» Material to process
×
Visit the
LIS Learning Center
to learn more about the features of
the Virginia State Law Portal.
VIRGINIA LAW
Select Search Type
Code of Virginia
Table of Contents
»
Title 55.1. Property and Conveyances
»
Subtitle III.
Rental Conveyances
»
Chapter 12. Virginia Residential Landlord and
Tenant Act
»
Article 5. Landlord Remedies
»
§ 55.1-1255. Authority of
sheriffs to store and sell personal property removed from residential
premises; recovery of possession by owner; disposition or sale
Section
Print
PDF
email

» Task to carry out
Return a word-for-word copy of the lines from the beginning of the listing to the line holding "Chapter 12. Virginia Residential Landlord and", both kept.

» Result for this task
×
Visit the
LIS Learning Center
to learn more about the features of
the Virginia State Law Portal.
VIRGINIA LAW
Select Search Type
Code of Virginia
Table of Contents
»
Title 55.1. Property and Conveyances
»
Subtitle III.
Rental Conveyances
»
Chapter 12. Virginia Residential Landlord and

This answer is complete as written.